Trojans, rocky bodies in the same orbit as a planet, are common in our solar system, the most famous example being the Trojans of Jupiter – more than 12,000 rocky bodies orbiting the sun in the same orbit as the gas giant planet. Astronomers speculated that Trojans, especially the Trojan planets, might exist around other stars, but there is little evidence of their existence. “Until now, exoplanets (Trojans outside the solar system) have been like unicorns: they could theoretically exist, but no one has ever discovered them,” said co-author Jorge Lillo Box, principal investigator at the Center for Astrobiology.
Using ALMA, an international team of scientists has found the strongest observational evidence yet of the presence of Trojan planets in the PDS 70 system, which is located about 400 meters away from the light. This young star hosts two giant Jupiter-like planets, PDS 70b and PDS 70c. By analyzing ALMA’s archival observations of the system, the research team discovered a debris cloud at the orbital site of PDS 70b where the Trojans are expected to appear.
The Trojans are located in the so-called Lagrange regions, that is, two large regions of the planet’s orbit, where the combined gravity of the star and the planet can trap matter.

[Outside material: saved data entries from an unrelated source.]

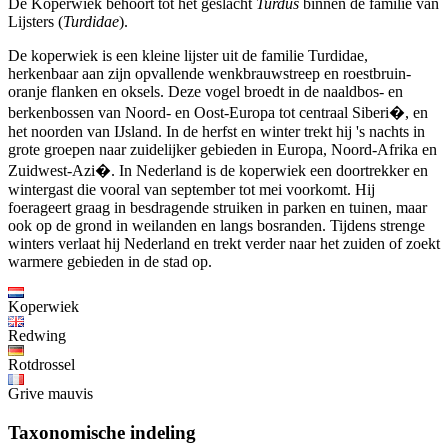
De Koperwiek behoort tot het geslacht
Turdus
binnen de familie van
Lijsters (
Turdidae
).
De koperwiek is een kleine lijster uit de familie Turdidae,
herkenbaar aan zijn opvallende wenkbrauwstreep en roestbruin-
oranje flanken en oksels. Deze vogel broedt in de naaldbos- en
berkenbossen van Noord- en Oost-Europa tot centraal Siberi�, en
het noorden van IJsland. In de herfst en winter trekt hij 's nachts in
grote groepen naar zuidelijker gebieden in Europa, Noord-Afrika en
Zuidwest-Azi�. In Nederland is de koperwiek een doortrekker en
wintergast die vooral van september tot mei voorkomt. Hij
foerageert graag in besdragende struiken in parken en tuinen, maar
ook op de grond in weilanden en langs bosranden. Tijdens strenge
winters verlaat hij Nederland en trekt verder naar het zuiden of zoekt
warmere gebieden in de stad op.
Koperwiek
Redwing
Rotdrossel
Grive mauvis
Taxonomische indeling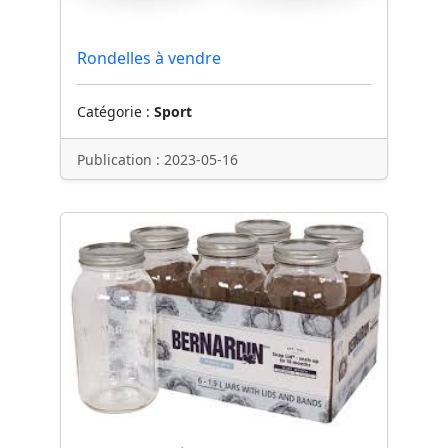
Rondelles à vendre
Catégorie :
Sport
Publication : 2023-05-16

When studying these two regions of PDS 70b’s orbit, astronomers detected a faint signal from one of them, indicating a debris cloud roughly twice the mass of the Moon.
The team believes this debris cloud could be an existing Trojan world or a nascent planet in this system. “Who can imagine two worlds where the length of the year and the living conditions are the same? Our work is the first evidence that such a world can exist,” says Palsaloper-Rosa. “We can imagine that a planet could share an orbit with thousands of asteroids, like Jupiter, but it is surprising to me that planets can share the same orbit.”
“Our research is the first step in searching for planets with common orbits in the early stages of their formation,” said co-author Nuria Huilamo, a researcher at the Center for Astrobiology. “The findings also raise new questions about the formation, evolution and replication of Trojan horses in different planetary systems,” added Itziar de Gregorio Monsalvo, head of ESO’s scientific office in Chile, who also contributed to this research.
To fully confirm the discovery, the team will have to wait until 2026, when they will use ALMA to see if PDS 70b and its debris cloud have moved significantly along in their orbit around the star. This would be a breakthrough in the field of exoplanet research.